Problem details
Restate the entries word for word, omitting nothing.

Data

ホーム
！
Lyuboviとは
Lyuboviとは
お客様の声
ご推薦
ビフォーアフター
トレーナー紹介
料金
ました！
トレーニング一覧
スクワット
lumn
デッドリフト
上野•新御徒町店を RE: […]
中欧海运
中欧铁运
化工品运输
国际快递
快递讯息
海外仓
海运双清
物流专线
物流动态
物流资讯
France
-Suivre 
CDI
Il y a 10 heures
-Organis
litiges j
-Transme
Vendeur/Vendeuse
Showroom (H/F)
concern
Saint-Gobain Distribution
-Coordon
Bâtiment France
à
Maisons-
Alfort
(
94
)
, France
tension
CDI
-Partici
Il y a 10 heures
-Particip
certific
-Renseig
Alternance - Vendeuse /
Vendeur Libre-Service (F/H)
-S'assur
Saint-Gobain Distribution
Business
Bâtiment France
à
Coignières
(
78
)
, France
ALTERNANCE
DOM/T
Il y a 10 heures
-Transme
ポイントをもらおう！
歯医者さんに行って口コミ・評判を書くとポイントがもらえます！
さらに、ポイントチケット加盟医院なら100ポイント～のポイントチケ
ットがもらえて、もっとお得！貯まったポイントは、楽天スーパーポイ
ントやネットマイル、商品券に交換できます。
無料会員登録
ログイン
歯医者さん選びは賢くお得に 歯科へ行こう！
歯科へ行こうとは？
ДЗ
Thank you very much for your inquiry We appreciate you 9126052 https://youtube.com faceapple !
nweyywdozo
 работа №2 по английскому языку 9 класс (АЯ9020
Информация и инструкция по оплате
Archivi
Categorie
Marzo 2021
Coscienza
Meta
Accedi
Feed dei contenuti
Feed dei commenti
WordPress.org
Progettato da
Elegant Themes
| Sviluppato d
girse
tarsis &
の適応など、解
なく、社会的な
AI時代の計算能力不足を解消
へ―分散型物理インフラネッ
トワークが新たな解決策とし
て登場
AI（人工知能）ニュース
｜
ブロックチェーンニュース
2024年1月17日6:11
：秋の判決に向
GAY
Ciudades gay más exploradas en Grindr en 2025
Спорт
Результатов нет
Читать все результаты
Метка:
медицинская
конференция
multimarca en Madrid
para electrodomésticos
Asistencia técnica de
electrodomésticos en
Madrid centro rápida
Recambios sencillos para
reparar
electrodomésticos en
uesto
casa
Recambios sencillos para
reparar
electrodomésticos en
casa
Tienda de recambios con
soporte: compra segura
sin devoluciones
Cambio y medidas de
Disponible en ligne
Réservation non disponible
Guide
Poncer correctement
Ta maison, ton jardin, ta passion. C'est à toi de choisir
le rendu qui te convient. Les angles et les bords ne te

Task response
ホーム
！
Lyuboviとは
Lyuboviとは
お客様の声
ご推薦
ビフォーアフター
トレーナー紹介
料金
ました！
トレーニング一覧
スクワット
lumn
デッドリフト
上野•新御徒町店を RE: […]
中欧海运
中欧铁运
化工品运输
国际快递
快递讯息
海外仓
海运双清
物流专线
物流动态
物流资讯
France
-Suivre 
CDI
Il y a 10 heures
-Organis
litiges j
-Transme
Vendeur/Vendeuse
Showroom (H/F)
concern
Saint-Gobain Distribution
-Coordon
Bâtiment France
à
Maisons-
Alfort
(
94
)
, France
tension
CDI
-Partici
Il y a 10 heures
-Particip
certific
-Renseig
Alternance - Vendeuse /
Vendeur Libre-Service (F/H)
-S'assur
Saint-Gobain Distribution
Business
Bâtiment France
à
Coignières
(
78
)
, France
ALTERNANCE
DOM/T
Il y a 10 heures
-Transme
ポイントをもらおう！
歯医者さんに行って口コミ・評判を書くとポイントがもらえます！
さらに、ポイントチケット加盟医院なら100ポイント～のポイントチケ
ットがもらえて、もっとお得！貯まったポイントは、楽天スーパーポイ
ントやネットマイル、商品券に交換できます。
無料会員登録
ログイン
歯医者さん選びは賢くお得に 歯科へ行こう！
歯科へ行こうとは？
ДЗ
Thank you very much for your inquiry We appreciate you 9126052 https://youtube.com faceapple !
nweyywdozo
 работа №2 по английскому языку 9 класс (АЯ9020
Информация и инструкция по оплате
Archivi
Categorie
Marzo 2021
Coscienza
Meta
Accedi
Feed dei contenuti
Feed dei commenti
WordPress.org
Progettato da
Elegant Themes
| Sviluppato d
girse
tarsis &
の適応など、解
なく、社会的な
AI時代の計算能力不足を解消
へ―分散型物理インフラネッ
トワークが新たな解決策とし
て登場
AI（人工知能）ニュース
｜
ブロックチェーンニュース
2024年1月17日6:11
：秋の判決に向
GAY
Ciudades gay más exploradas en Grindr en 2025
Спорт
Результатов нет
Читать все результаты
Метка:
медицинская
конференция
multimarca en Madrid
para electrodomésticos
Asistencia técnica de
electrodomésticos en
Madrid centro rápida
Recambios sencillos para
reparar
electrodomésticos en
uesto
casa
Recambios sencillos para
reparar
electrodomésticos en
casa
Tienda de recambios con
soporte: compra segura
sin devoluciones
Cambio y medidas de
Disponible en ligne
Réservation non disponible
Guide
Poncer correctement
Ta maison, ton jardin, ta passion. C'est à toi de choisir
le rendu qui te convient. Les angles et les bords ne te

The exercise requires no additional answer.